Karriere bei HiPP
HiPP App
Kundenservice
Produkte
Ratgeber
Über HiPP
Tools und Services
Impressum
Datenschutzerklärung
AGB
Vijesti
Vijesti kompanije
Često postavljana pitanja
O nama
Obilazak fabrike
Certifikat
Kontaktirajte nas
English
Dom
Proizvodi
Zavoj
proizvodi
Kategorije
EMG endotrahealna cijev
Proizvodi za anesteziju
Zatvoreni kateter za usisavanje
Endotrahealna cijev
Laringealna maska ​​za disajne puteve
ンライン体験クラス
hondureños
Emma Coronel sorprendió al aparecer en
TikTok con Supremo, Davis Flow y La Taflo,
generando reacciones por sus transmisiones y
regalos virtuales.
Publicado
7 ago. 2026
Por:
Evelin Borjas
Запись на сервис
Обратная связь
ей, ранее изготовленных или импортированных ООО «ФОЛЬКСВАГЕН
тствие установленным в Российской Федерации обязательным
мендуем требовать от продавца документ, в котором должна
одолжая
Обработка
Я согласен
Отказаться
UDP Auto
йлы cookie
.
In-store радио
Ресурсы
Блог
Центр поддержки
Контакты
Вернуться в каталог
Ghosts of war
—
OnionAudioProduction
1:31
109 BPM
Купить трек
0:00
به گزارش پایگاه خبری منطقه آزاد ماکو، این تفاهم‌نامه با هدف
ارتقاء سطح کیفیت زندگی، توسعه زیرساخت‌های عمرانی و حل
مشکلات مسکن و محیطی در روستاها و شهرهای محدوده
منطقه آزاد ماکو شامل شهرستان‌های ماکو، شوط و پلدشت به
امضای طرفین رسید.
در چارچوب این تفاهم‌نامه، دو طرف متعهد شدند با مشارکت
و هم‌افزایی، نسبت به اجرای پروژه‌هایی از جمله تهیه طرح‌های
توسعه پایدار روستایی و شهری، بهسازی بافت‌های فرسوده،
::::
_Exercise prompt:_ The required output is the exact sequence of lines from the one containing "7 ago. 2026" through the end of the listing, both endpoints included.

_Result of the exercise:_
7 ago. 2026
Por:
Evelin Borjas
Запись на сервис
Обратная связь
ей, ранее изготовленных или импортированных ООО «ФОЛЬКСВАГЕН
тствие установленным в Российской Федерации обязательным
мендуем требовать от продавца документ, в котором должна
одолжая
Обработка
Я согласен
Отказаться
UDP Auto
йлы cookie
.
In-store радио
Ресурсы
Блог
Центр поддержки
Контакты
Вернуться в каталог
Ghosts of war
—
OnionAudioProduction
1:31
109 BPM
Купить трек
0:00
به گزارش پایگاه خبری منطقه آزاد ماکو، این تفاهم‌نامه با هدف
ارتقاء سطح کیفیت زندگی، توسعه زیرساخت‌های عمرانی و حل
مشکلات مسکن و محیطی در روستاها و شهرهای محدوده
منطقه آزاد ماکو شامل شهرستان‌های ماکو، شوط و پلدشت به
امضای طرفین رسید.
در چارچوب این تفاهم‌نامه، دو طرف متعهد شدند با مشارکت
و هم‌افزایی، نسبت به اجرای پروژه‌هایی از جمله تهیه طرح‌های
توسعه پایدار روستایی و شهری، بهسازی بافت‌های فرسوده،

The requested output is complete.